▶ [PROVIDED INFORMATION]:
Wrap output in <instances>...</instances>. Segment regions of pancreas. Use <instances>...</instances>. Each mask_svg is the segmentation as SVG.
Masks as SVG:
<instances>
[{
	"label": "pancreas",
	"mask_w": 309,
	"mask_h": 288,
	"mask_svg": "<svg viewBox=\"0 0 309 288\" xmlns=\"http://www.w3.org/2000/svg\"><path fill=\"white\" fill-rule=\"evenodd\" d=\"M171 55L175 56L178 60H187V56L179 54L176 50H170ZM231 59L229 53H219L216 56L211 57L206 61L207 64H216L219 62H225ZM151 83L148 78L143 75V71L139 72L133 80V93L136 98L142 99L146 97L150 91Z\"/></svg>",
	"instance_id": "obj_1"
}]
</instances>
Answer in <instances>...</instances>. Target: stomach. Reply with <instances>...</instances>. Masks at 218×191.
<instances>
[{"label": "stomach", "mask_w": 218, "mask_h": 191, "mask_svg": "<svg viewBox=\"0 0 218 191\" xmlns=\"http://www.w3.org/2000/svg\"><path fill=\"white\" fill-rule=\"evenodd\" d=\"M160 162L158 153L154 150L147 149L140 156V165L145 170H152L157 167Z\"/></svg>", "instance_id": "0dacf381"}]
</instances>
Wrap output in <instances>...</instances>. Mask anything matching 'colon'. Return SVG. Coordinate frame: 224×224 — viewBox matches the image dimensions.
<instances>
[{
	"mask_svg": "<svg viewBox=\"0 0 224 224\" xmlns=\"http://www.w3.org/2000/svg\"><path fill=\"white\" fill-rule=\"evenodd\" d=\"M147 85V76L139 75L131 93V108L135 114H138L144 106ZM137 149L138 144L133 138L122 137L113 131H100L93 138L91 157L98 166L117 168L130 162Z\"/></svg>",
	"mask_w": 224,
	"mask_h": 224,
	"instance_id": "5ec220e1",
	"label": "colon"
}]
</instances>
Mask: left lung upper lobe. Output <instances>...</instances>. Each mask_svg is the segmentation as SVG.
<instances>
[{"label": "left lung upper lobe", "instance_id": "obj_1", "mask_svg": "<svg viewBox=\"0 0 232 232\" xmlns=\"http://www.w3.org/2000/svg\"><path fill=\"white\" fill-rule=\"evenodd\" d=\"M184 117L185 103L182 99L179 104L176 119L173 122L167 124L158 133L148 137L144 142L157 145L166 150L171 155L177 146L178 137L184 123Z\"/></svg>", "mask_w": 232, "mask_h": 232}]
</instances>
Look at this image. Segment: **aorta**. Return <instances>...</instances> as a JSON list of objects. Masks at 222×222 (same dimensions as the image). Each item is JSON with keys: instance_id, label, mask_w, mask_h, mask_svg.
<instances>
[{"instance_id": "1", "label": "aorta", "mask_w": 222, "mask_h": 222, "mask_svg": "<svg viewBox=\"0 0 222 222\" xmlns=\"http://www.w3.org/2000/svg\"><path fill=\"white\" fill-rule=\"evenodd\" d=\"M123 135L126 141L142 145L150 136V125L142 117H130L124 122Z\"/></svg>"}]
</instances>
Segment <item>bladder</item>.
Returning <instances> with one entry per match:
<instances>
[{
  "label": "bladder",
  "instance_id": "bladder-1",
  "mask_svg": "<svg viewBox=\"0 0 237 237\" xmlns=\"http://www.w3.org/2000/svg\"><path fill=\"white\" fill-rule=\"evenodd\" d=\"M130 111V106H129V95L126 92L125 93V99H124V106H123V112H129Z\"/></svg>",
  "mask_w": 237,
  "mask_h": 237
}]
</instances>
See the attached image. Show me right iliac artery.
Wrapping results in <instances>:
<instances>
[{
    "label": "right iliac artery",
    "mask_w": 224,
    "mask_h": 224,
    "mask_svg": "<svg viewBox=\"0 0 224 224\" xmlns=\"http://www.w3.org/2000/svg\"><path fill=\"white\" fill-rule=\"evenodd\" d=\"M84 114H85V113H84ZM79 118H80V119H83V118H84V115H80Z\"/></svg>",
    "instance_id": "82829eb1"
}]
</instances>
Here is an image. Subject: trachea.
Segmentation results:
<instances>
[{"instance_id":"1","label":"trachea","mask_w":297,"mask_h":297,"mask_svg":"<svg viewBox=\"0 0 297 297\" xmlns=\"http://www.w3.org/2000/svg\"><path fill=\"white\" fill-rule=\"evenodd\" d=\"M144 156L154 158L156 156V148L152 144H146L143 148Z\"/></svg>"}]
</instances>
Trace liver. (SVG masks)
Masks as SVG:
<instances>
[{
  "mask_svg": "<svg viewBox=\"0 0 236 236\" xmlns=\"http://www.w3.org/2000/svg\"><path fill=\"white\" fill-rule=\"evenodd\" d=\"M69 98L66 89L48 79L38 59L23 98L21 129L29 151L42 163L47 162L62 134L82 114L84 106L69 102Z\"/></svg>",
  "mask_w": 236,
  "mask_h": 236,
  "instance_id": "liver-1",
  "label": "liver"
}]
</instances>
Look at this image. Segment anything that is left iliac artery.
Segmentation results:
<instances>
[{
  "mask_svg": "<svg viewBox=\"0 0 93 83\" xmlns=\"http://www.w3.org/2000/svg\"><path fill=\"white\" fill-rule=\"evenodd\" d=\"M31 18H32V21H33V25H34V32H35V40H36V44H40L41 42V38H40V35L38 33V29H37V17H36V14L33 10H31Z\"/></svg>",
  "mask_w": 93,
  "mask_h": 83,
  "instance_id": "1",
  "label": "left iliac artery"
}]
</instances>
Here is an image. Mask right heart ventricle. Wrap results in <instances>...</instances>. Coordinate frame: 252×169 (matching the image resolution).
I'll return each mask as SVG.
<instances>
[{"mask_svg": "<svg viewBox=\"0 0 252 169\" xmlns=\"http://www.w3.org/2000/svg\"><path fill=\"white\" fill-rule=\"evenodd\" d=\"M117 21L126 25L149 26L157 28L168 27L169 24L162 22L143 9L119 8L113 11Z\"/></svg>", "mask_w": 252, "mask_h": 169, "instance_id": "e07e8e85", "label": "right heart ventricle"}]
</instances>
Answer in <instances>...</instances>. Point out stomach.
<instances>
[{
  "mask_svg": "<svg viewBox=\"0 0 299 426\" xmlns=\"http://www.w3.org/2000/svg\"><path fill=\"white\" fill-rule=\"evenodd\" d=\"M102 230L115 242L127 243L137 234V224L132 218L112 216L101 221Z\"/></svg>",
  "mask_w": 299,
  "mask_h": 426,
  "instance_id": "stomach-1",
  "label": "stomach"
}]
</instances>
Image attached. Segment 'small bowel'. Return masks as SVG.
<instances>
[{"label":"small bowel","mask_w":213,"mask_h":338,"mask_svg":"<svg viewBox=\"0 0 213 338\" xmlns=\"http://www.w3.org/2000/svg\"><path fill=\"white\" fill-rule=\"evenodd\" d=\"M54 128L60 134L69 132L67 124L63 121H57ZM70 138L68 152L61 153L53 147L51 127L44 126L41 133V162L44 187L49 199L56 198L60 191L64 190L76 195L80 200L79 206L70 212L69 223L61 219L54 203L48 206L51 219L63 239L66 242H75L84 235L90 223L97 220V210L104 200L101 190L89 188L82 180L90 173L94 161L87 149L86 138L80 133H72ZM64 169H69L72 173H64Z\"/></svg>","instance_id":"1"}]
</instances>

▶ [TASK OBJECTIVE]: The records shown above should be given again word for word.

▶ [TASK OUTPUT]:
Wrap output in <instances>...</instances>. Segment regions of pancreas. Use <instances>...</instances>. Each mask_svg is the segmentation as SVG.
Masks as SVG:
<instances>
[{
	"label": "pancreas",
	"mask_w": 309,
	"mask_h": 288,
	"mask_svg": "<svg viewBox=\"0 0 309 288\" xmlns=\"http://www.w3.org/2000/svg\"><path fill=\"white\" fill-rule=\"evenodd\" d=\"M171 55L175 56L178 60H187V56L179 54L176 50H170ZM231 59L229 53H219L216 56L211 57L206 61L207 64H216L219 62H225ZM151 83L148 78L143 75V71L139 72L133 80V93L136 98L142 99L146 97L150 91Z\"/></svg>",
	"instance_id": "obj_1"
}]
</instances>
Answer in <instances>...</instances>. Target: stomach. Reply with <instances>...</instances>. Masks at 218×191.
<instances>
[{"label": "stomach", "mask_w": 218, "mask_h": 191, "mask_svg": "<svg viewBox=\"0 0 218 191\" xmlns=\"http://www.w3.org/2000/svg\"><path fill=\"white\" fill-rule=\"evenodd\" d=\"M160 162L158 153L154 150L147 149L140 156V165L145 170H152L157 167Z\"/></svg>", "instance_id": "0dacf381"}]
</instances>
Wrap output in <instances>...</instances>. Mask anything matching 'colon'. Return SVG. Coordinate frame: 224×224 — viewBox matches the image dimensions.
<instances>
[{
	"mask_svg": "<svg viewBox=\"0 0 224 224\" xmlns=\"http://www.w3.org/2000/svg\"><path fill=\"white\" fill-rule=\"evenodd\" d=\"M147 85V76L139 75L131 93V108L135 114H138L144 106ZM137 149L138 144L133 138L122 137L113 131H100L93 138L91 157L98 166L117 168L130 162Z\"/></svg>",
	"mask_w": 224,
	"mask_h": 224,
	"instance_id": "5ec220e1",
	"label": "colon"
}]
</instances>
Mask: left lung upper lobe. Output <instances>...</instances>. Each mask_svg is the segmentation as SVG.
<instances>
[{"label": "left lung upper lobe", "instance_id": "obj_1", "mask_svg": "<svg viewBox=\"0 0 232 232\" xmlns=\"http://www.w3.org/2000/svg\"><path fill=\"white\" fill-rule=\"evenodd\" d=\"M184 117L185 103L182 99L179 104L176 119L173 122L167 124L158 133L148 137L144 142L157 145L166 150L171 155L177 146L178 137L184 123Z\"/></svg>", "mask_w": 232, "mask_h": 232}]
</instances>
Look at this image. Segment: **aorta**. Return <instances>...</instances> as a JSON list of objects. Masks at 222×222 (same dimensions as the image). Each item is JSON with keys: instance_id, label, mask_w, mask_h, mask_svg.
<instances>
[{"instance_id": "1", "label": "aorta", "mask_w": 222, "mask_h": 222, "mask_svg": "<svg viewBox=\"0 0 222 222\" xmlns=\"http://www.w3.org/2000/svg\"><path fill=\"white\" fill-rule=\"evenodd\" d=\"M123 135L126 141L142 145L150 136V125L142 117H130L124 122Z\"/></svg>"}]
</instances>
Segment <item>bladder</item>.
Returning <instances> with one entry per match:
<instances>
[{
  "label": "bladder",
  "instance_id": "bladder-1",
  "mask_svg": "<svg viewBox=\"0 0 237 237\" xmlns=\"http://www.w3.org/2000/svg\"><path fill=\"white\" fill-rule=\"evenodd\" d=\"M130 111V106H129V95L126 92L125 93V99H124V106H123V112H129Z\"/></svg>",
  "mask_w": 237,
  "mask_h": 237
}]
</instances>
See the attached image. Show me right iliac artery.
Wrapping results in <instances>:
<instances>
[{
    "label": "right iliac artery",
    "mask_w": 224,
    "mask_h": 224,
    "mask_svg": "<svg viewBox=\"0 0 224 224\" xmlns=\"http://www.w3.org/2000/svg\"><path fill=\"white\" fill-rule=\"evenodd\" d=\"M84 114H85V113H84ZM79 118H80V119H83V118H84V115H80Z\"/></svg>",
    "instance_id": "82829eb1"
}]
</instances>
Here is an image. Subject: trachea.
Segmentation results:
<instances>
[{"instance_id":"1","label":"trachea","mask_w":297,"mask_h":297,"mask_svg":"<svg viewBox=\"0 0 297 297\" xmlns=\"http://www.w3.org/2000/svg\"><path fill=\"white\" fill-rule=\"evenodd\" d=\"M144 156L154 158L156 156V148L152 144H146L143 148Z\"/></svg>"}]
</instances>
Trace liver. (SVG masks)
Masks as SVG:
<instances>
[{
  "mask_svg": "<svg viewBox=\"0 0 236 236\" xmlns=\"http://www.w3.org/2000/svg\"><path fill=\"white\" fill-rule=\"evenodd\" d=\"M69 98L66 89L48 79L38 59L23 98L21 129L29 151L42 163L47 162L62 134L82 114L84 106L69 102Z\"/></svg>",
  "mask_w": 236,
  "mask_h": 236,
  "instance_id": "liver-1",
  "label": "liver"
}]
</instances>
Look at this image. Segment anything that is left iliac artery.
Segmentation results:
<instances>
[{
  "mask_svg": "<svg viewBox=\"0 0 93 83\" xmlns=\"http://www.w3.org/2000/svg\"><path fill=\"white\" fill-rule=\"evenodd\" d=\"M31 18H32V21H33V25H34V32H35V40H36V44H40L41 42V38H40V35L38 33V29H37V17H36V14L33 10H31Z\"/></svg>",
  "mask_w": 93,
  "mask_h": 83,
  "instance_id": "1",
  "label": "left iliac artery"
}]
</instances>
Here is an image. Mask right heart ventricle. Wrap results in <instances>...</instances>. Coordinate frame: 252×169 (matching the image resolution).
I'll return each mask as SVG.
<instances>
[{"mask_svg": "<svg viewBox=\"0 0 252 169\" xmlns=\"http://www.w3.org/2000/svg\"><path fill=\"white\" fill-rule=\"evenodd\" d=\"M117 21L126 25L149 26L157 28L168 27L169 24L162 22L143 9L119 8L113 11Z\"/></svg>", "mask_w": 252, "mask_h": 169, "instance_id": "e07e8e85", "label": "right heart ventricle"}]
</instances>
Answer in <instances>...</instances>. Point out stomach.
<instances>
[{
  "mask_svg": "<svg viewBox=\"0 0 299 426\" xmlns=\"http://www.w3.org/2000/svg\"><path fill=\"white\" fill-rule=\"evenodd\" d=\"M102 230L115 242L127 243L137 234V224L132 218L112 216L101 221Z\"/></svg>",
  "mask_w": 299,
  "mask_h": 426,
  "instance_id": "stomach-1",
  "label": "stomach"
}]
</instances>
Image attached. Segment 'small bowel'. Return masks as SVG.
<instances>
[{"label":"small bowel","mask_w":213,"mask_h":338,"mask_svg":"<svg viewBox=\"0 0 213 338\" xmlns=\"http://www.w3.org/2000/svg\"><path fill=\"white\" fill-rule=\"evenodd\" d=\"M54 128L60 134L69 132L67 124L63 121H57ZM70 138L68 152L61 153L53 147L51 127L44 126L41 133V162L44 187L49 199L56 198L60 191L64 190L76 195L80 200L79 206L70 212L69 223L61 219L54 203L48 206L51 219L63 239L66 242H75L84 235L90 223L97 220V210L104 200L101 190L89 188L82 180L90 173L94 161L87 149L86 138L80 133H72ZM64 169H69L72 173H64Z\"/></svg>","instance_id":"1"}]
</instances>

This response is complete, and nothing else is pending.